Challenges, limitations, and alternative strategies
A major limitation of the current stage is that computational prioritization cannot prove that the full sensing cascade will behave as expected in real reaction conditions. Nucleic acid folding predictions and structural plausibility assessments are helpful, but they do not fully capture the complexity of reaction kinetics, matrix effects, incomplete cleavage, or unintended interactions between components. Another challenge is that the released trigger may be theoretically accessible in silico while still performing poorly in practice due to concentration effects, sequence context, or competing structures.
A second limitation is that the project currently depends on simplified assumptions about Cas12a activation and background behavior. These assumptions are useful for building an initial model, but they may underestimate leakage or overestimate amplification efficiency.
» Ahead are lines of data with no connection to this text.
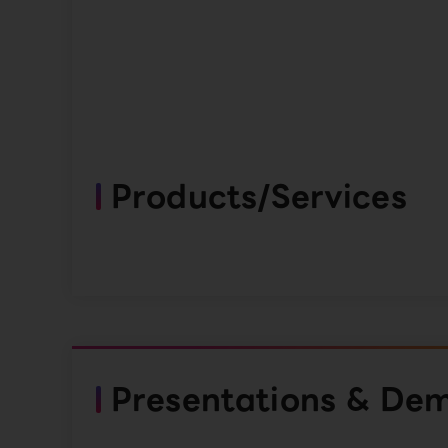
Products/Services
Presentations & De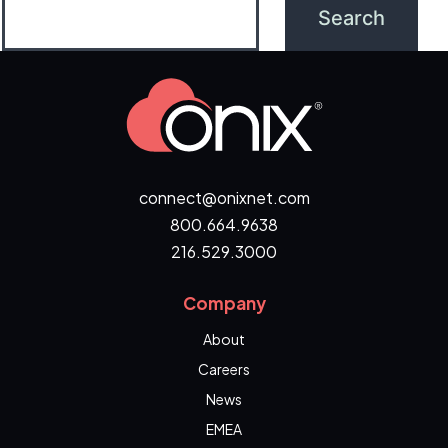
connect@onixnet.com
800.664.9638
216.529.3000
Company
About
Careers
News
EMEA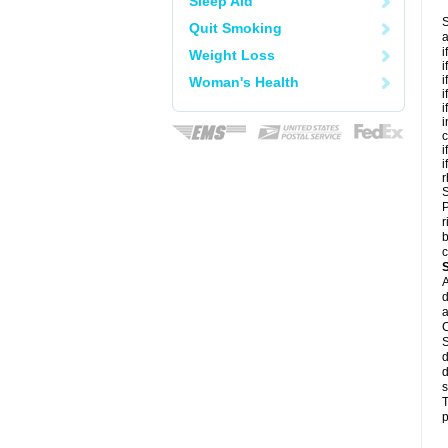
Sleep Aid
S
Quit Smoking
a
i
Weight Loss
i
i
Woman's Health
i
i
i
c
i
i
r
S
P
r
b
c
A
d
a
C
S
d
d
s
T
p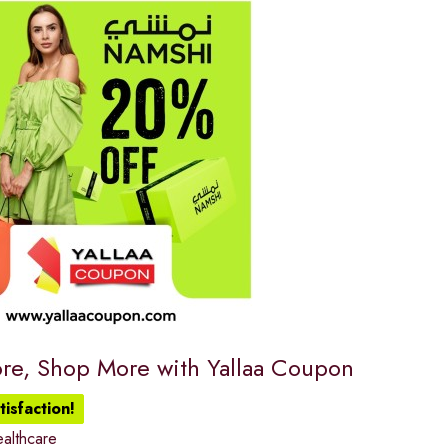
re, Shop More with Yallaa Coupon
isfaction!
althcare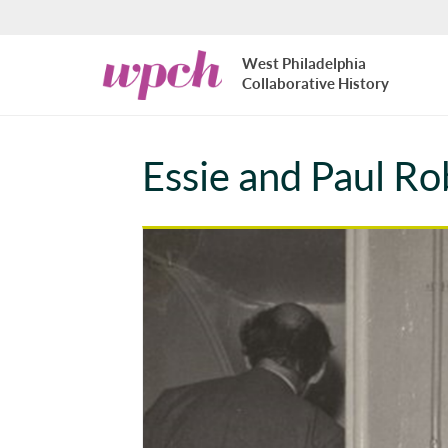
Skip to main content
West
West Philadelphia
Philadelphia
Collaborative History
Collaborative
History
Essie and Paul Ro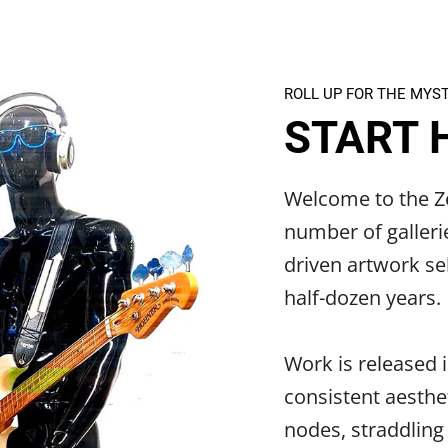
ROLL UP FOR THE MYS
START 
Welcome to the Ze
number of galleri
driven artwork sel
half-dozen years.
Work is released i
consistent aesthet
nodes, straddling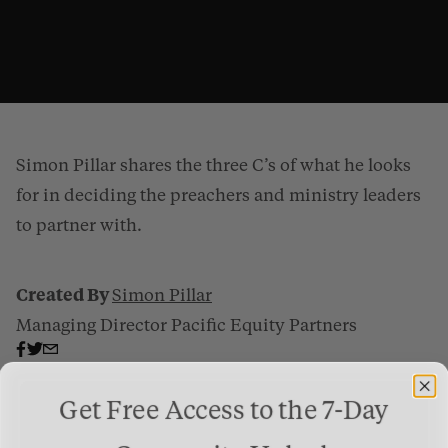
Simon Pillar shares the three C’s of what he looks
for in deciding the preachers and ministry leaders
to partner with.
Created By
Simon Pillar
Deciding Who To Partner With
from
Gospel Patrons
on
Vimeo
.
Managing Director Pacific Equity Partners
Get Free Access to the 7-Day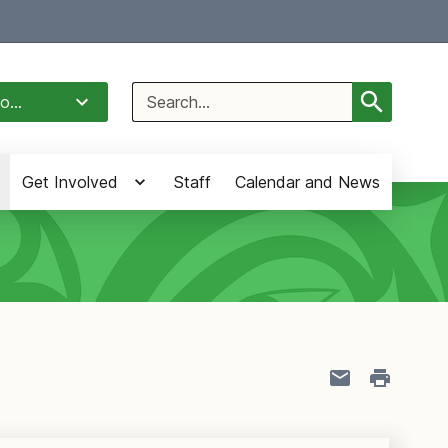
Select Language
▼
Search
o...
for:
Get Involved
Staff
Calendar and News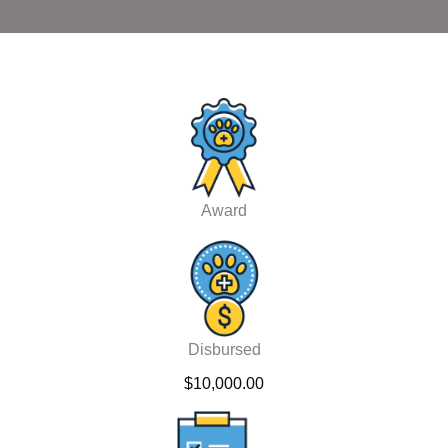
Award
Disbursed
$10,000.00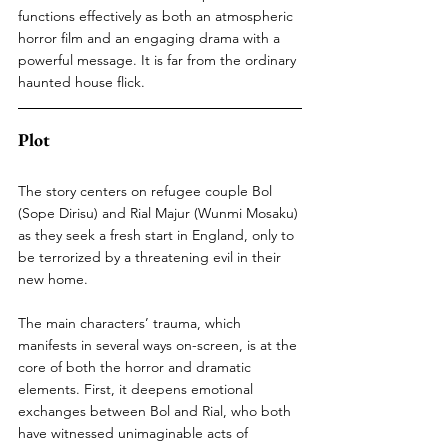
functions effectively as both an atmospheric 
horror film and an engaging drama with a 
powerful message. It is far from the ordinary 
haunted house flick.
Plot
The story centers on refugee couple Bol 
(Sope Dirisu) and Rial Majur (Wunmi Mosaku) 
as they seek a fresh start in England, only to 
be terrorized by a threatening evil in their 
new home.
The main characters’ trauma, which 
manifests in several ways on-screen, is at the 
core of both the horror and dramatic 
elements. First, it deepens emotional 
exchanges between Bol and Rial, who both 
have witnessed unimaginable acts of 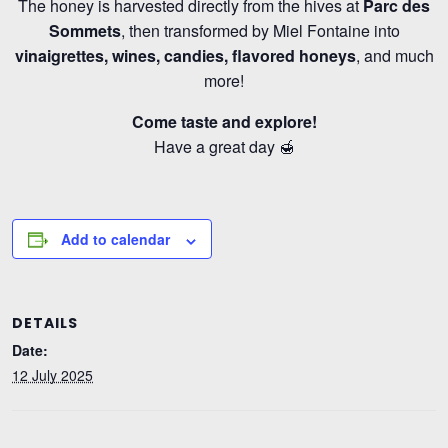
The honey is harvested directly from the hives at
Parc des
Sommets
, then transformed by Miel Fontaine into
vinaigrettes, wines, candies, flavored honeys
, and much
more!
Come taste and explore!
Have a great day 🍯
Add to calendar
DETAILS
Date:
12 July 2025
To address this, future versions of the project should compare multiple trigger architectures and explicitly include background-cleavage scenarios in the modeling framework.
An additional challenge is that real environmental water samples may contain salts, competing ions, inhibitors, or contaminants that reduce the performance of both the DNAzyme and the CRISPR module. A promising alternative strategy would be to first optimize the system in buffered model solutions and only then move into increasingly complex matrices. Another useful alternative would be to compare several Pb²⁺-responsive DNAzyme configurations rather than relying on a single canonical design from the beginning.
References
Brown, A. K., Li, J., Pavot, C. M.-B., & Lu, Y. (2003). A lead-dependent DNAzyme with a two-step mechanism. Biochemistry, 42(23), 7152–7161.
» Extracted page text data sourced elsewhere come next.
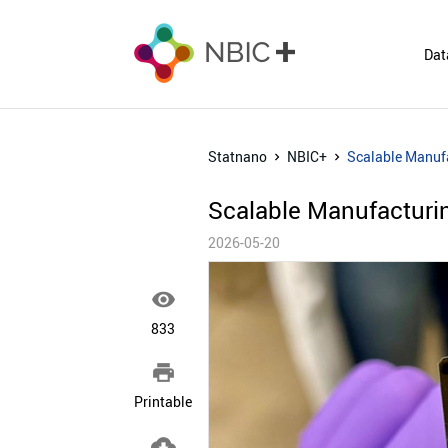
Dat
Statnano
NBIC+
Scalable Manufa
Scalable Manufacturin
2026-05-20

833

Printable
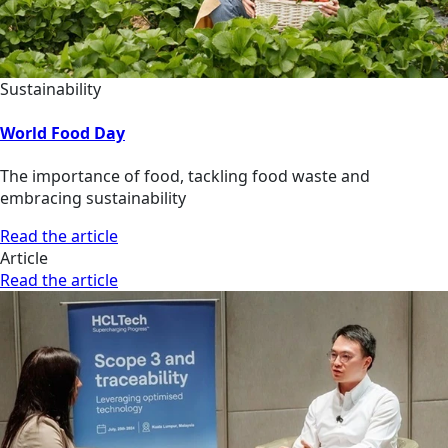
Sustainability
World Food Day
The importance of food, tackling food waste and
embracing sustainability
Read the article
Article
Read the article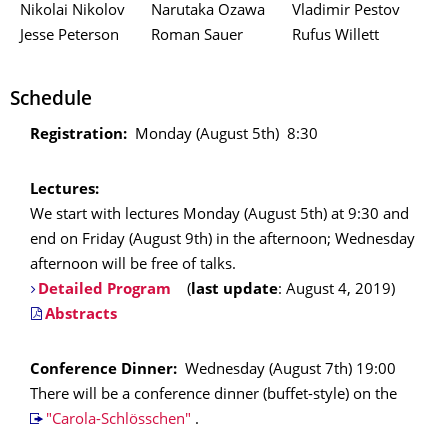
Nikolai Nikolov
Narutaka Ozawa
Vladimir Pestov
Jesse Peterson
Roman Sauer
Rufus Willett
Schedule
Registration:
Monday (August 5th) 8:30
Lectures:
We start with lectures Monday (August 5th) at 9:30 and
end on Friday (August 9th) in the afternoon; Wednesday
afternoon will be free of talks.
Detailed Program
(
last update
: August 4, 2019)
Abstracts
Conference Dinner:
Wednesday (August 7th) 19:00
There will be a conference dinner (buffet-style) on the
"Carola-Schlösschen"
.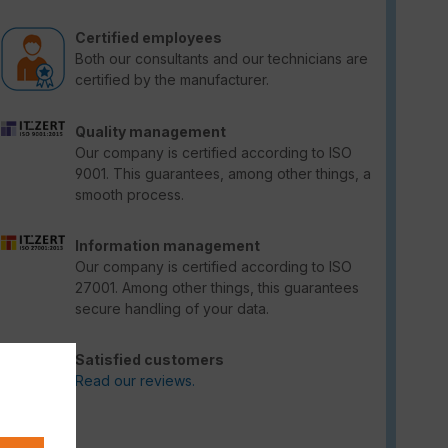
Certified employees
Both our consultants and our technicians are
certified by the manufacturer.
Quality management
Our company is certified according to ISO
9001. This guarantees, among other things, a
smooth process.
Information management
Our company is certified according to ISO
27001. Among other things, this guarantees
secure handling of your data.
Satisfied customers
Read our reviews.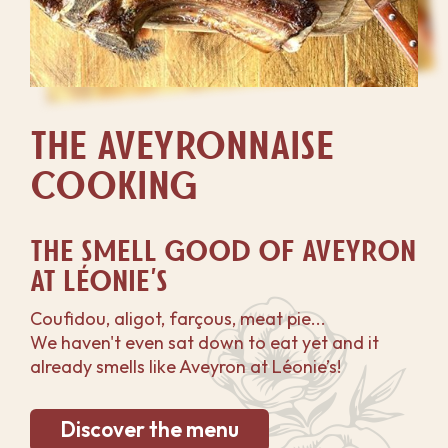
THE AVEYRONNAISE
COOKING
THE SMELL GOOD OF AVEYRON
AT LÉONIE'S
Coufidou, aligot, farçous, meat pie...
We haven't even sat down to eat yet and it
already smells like Aveyron at Léonie’s!
Discover the menu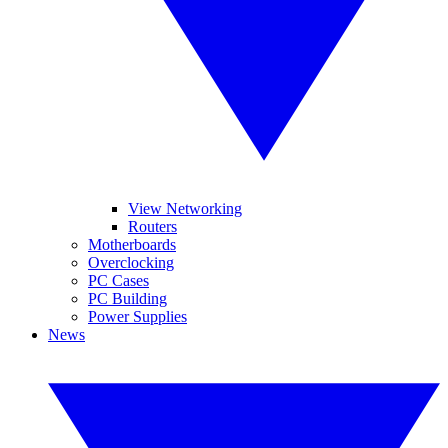
View Networking
Routers
Motherboards
Overclocking
PC Cases
PC Building
Power Supplies
News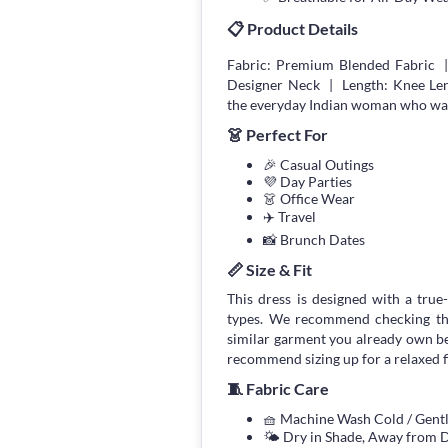
📋 Product Details
Fabric: Premium Blended Fabric 
Designer Neck | Length: Knee Len
the everyday Indian woman who wants
👗 Perfect For
🎉 Casual Outings
💜 Day Parties
👗 Office Wear
✈️ Travel
📸 Brunch Dates
📏 Size & Fit
This dress is designed with a true-
types. We recommend checking the
similar garment you already own bef
recommend sizing up for a relaxed fi
🧵 Fabric Care
🧺 Machine Wash Cold / Gen
🌤 Dry in Shade, Away from D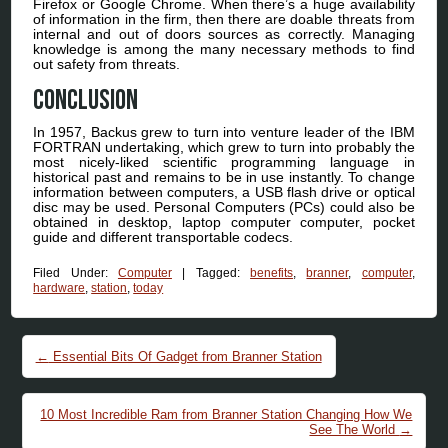
Firefox or Google Chrome. When there’s a huge availability
of information in the firm, then there are doable threats from
internal and out of doors sources as correctly. Managing
knowledge is among the many necessary methods to find
out safety from threats.
Conclusion
In 1957, Backus grew to turn into venture leader of the IBM
FORTRAN undertaking, which grew to turn into probably the
most nicely-liked scientific programming language in
historical past and remains to be in use instantly. To change
information between computers, a USB flash drive or optical
disc may be used. Personal Computers (PCs) could also be
obtained in desktop, laptop computer computer, pocket
guide and different transportable codecs.
Filed Under:
Computer
|
Tagged:
benefits
,
branner
,
computer
,
hardware
,
station
,
today
Post navigation
←
Essential Bits Of Gadget from Branner Station
10 Most Incredible Ram from Branner Station Changing How We
See The World
→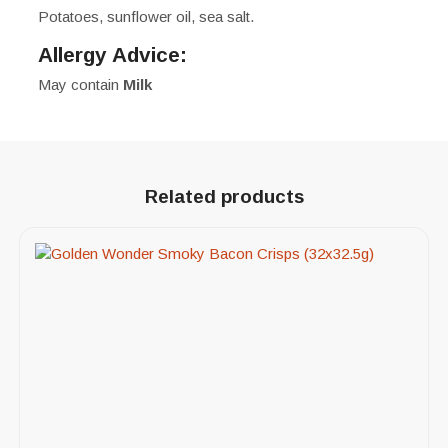
Potatoes, sunflower oil, sea salt.
Allergy Advice:
May contain
Milk
Related products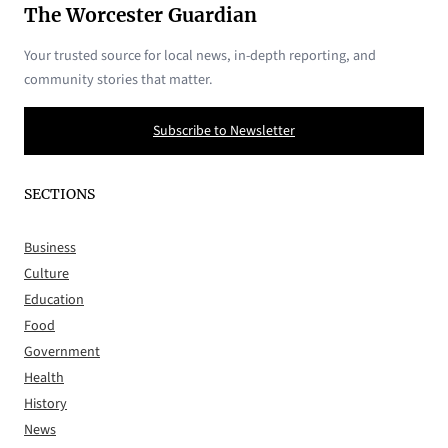
The Worcester Guardian
Your trusted source for local news, in-depth reporting, and
community stories that matter.
Subscribe to Newsletter
SECTIONS
Business
Culture
Education
Food
Government
Health
History
News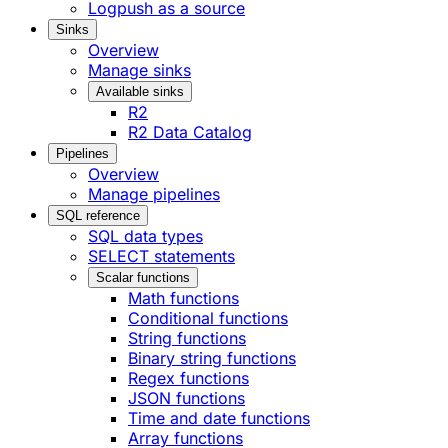
Logpush as a source
Sinks
Overview
Manage sinks
Available sinks
R2
R2 Data Catalog
Pipelines
Overview
Manage pipelines
SQL reference
SQL data types
SELECT statements
Scalar functions
Math functions
Conditional functions
String functions
Binary string functions
Regex functions
JSON functions
Time and date functions
Array functions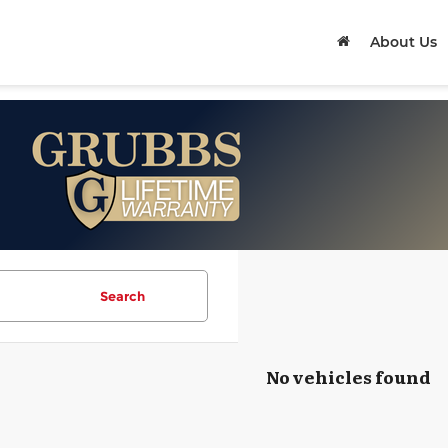
About Us
Search
No vehicles found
Liu, H., Yu, X., Chen, Y., et al. (2017). Crystal structure of an RNA-cleaving DNAzyme. Nature Communications, 8, 2006.
Li, H., Zhang, Q., Cai, Y., Kong, D.-M., & Shen, H.-X. (2012). Single-stranded DNAzyme-based Pb²⁺ fluorescent sensor that can work well over a wide temperature range. Biosensors and Bioelectronics, 34(1), 159–164.
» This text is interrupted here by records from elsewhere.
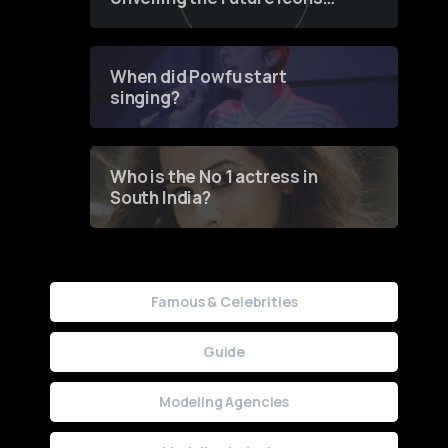
of Fashion through a
Groundbreaking Online
Contest
When did Powfu start
singing?
Who is the No 1 actress in
South India?
Famous & Celebrities
Guide
Modeling Agencies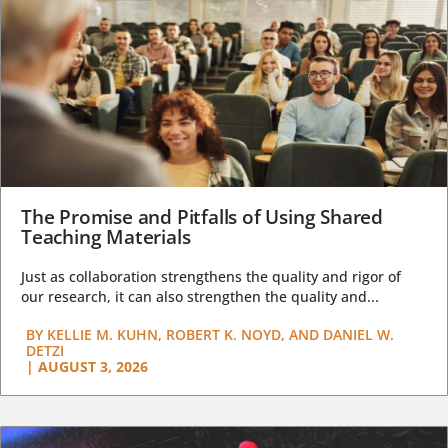
The Promise and Pitfalls of Using Shared
Teaching Materials
Just as collaboration strengthens the quality and rigor of
our research, it can also strengthen the quality and...
BY
KELLIE M. KUHN, ROBERT K. NOYD, AND DANIEL W.
DETZI
|
AUGUST 3, 2026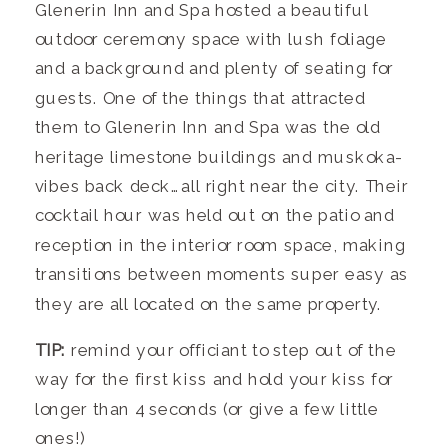
Glenerin Inn and Spa hosted a beautiful
outdoor ceremony space with lush foliage
and a background and plenty of seating for
guests. One of the things that attracted
them to Glenerin Inn and Spa was the old
heritage limestone buildings and muskoka-
vibes back deck…all right near the city. Their
cocktail hour was held out on the patio and
reception in the interior room space, making
transitions between moments super easy as
they are all located on the same property.
TIP:
remind your officiant to step out of the
way for the first kiss and hold your kiss for
longer than 4 seconds (or give a few little
ones!)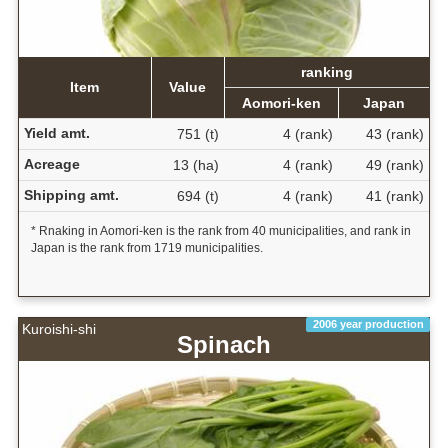
ranking
Item
Value
Aomori-ken
Japan
Yield amt.
751 (t)
4 (rank)
43 (rank)
Acreage
13 (ha)
4 (rank)
49 (rank)
Shipping amt.
694 (t)
4 (rank)
41 (rank)
* Rnaking in Aomori-ken is the rank from 40 municipalities, and rank in
Japan is the rank from 1719 municipalities.
2006 year production
Kuroishi-shi
Spinach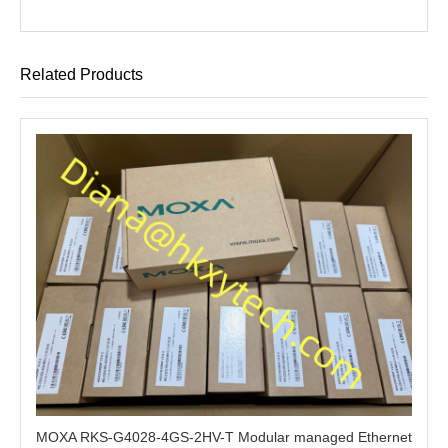
Related Products
MOXA RKS-G4028-4GS-2HV-T Modular managed Ethernet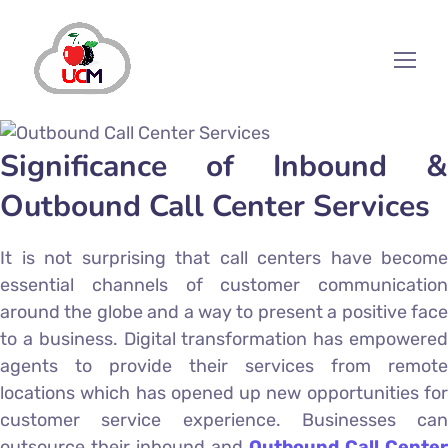
Significance of Inbound &
Outbound Call Center Services
It is not surprising that call centers have become
essential channels of customer communication
around the globe and a way to present a positive face
to a business. Digital transformation has empowered
agents to provide their services from remote
locations which has opened up new opportunities for
customer service experience. Businesses can
outsource their inbound and
Outbound Call Center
He, S., Lin, W., Liu, X., et al. (2025). A DNA concatemer-encoded CRISPR/Cas12a fluorescence sensor for sensitive detection of Pb²⁺ based on DNAzymes. Analyst, 150(9), 1778–1784.
HTGAA 2026 Genetic Circuits II Lab Protocol.
HTGAA Spring 2026 — Week 2: DNA Read, Write, & Edit.
HTGAA 2026: Final Project Selection.
HTGAA 2026: Individual Final Project Documentation.
Supply List and Budget
Core reagents and supplies
Pb²⁺-responsive DNAzyme oligonucleotides
Cleavable substrate oligonucleotides
Trigger strand oligonucleotides
crRNA for Cas12a activation
Cas12a enzyme
Fluorogenic ssDNA reporter
Reaction buffers
MgCl₂ and other salts for optimization
Nuclease-free water
Microcentrifuge tubes
PCR tubes or 96-well plates
Plate seals
Pipette tips
Benchling/Twist-compatible DNA design materials
Optional lyophilization consumables for future deployment studies
Equipment
Micropipettes
Mini centrifuge
Fluorescence plate reader or qPCR-style fluorescence instrument
Thermal block or incubator
Computer for design, simulation, and sequence analysis
Optional Opentrons OT-2 liquid handler for automated optimization
Estimated budget categories
Oligonucleotides: medium
Cas12a enzyme and reporter reagents: medium to high
Buffers and consumables: low to medium
Plate-based fluorescence readout: depends on local instrumentation access
Automation cost: low if institutional OT-2 access is available, high if new acquisition is required
Practical note
The most cost-sensitive components of this project are likely to be the CRISPR reagents, custom oligonucleotide sets, and any repeated optimization screens. Costs can be reduced by beginning with a computationally prioritized shortlist of designs before expanding into multidimensional wet-lab screening.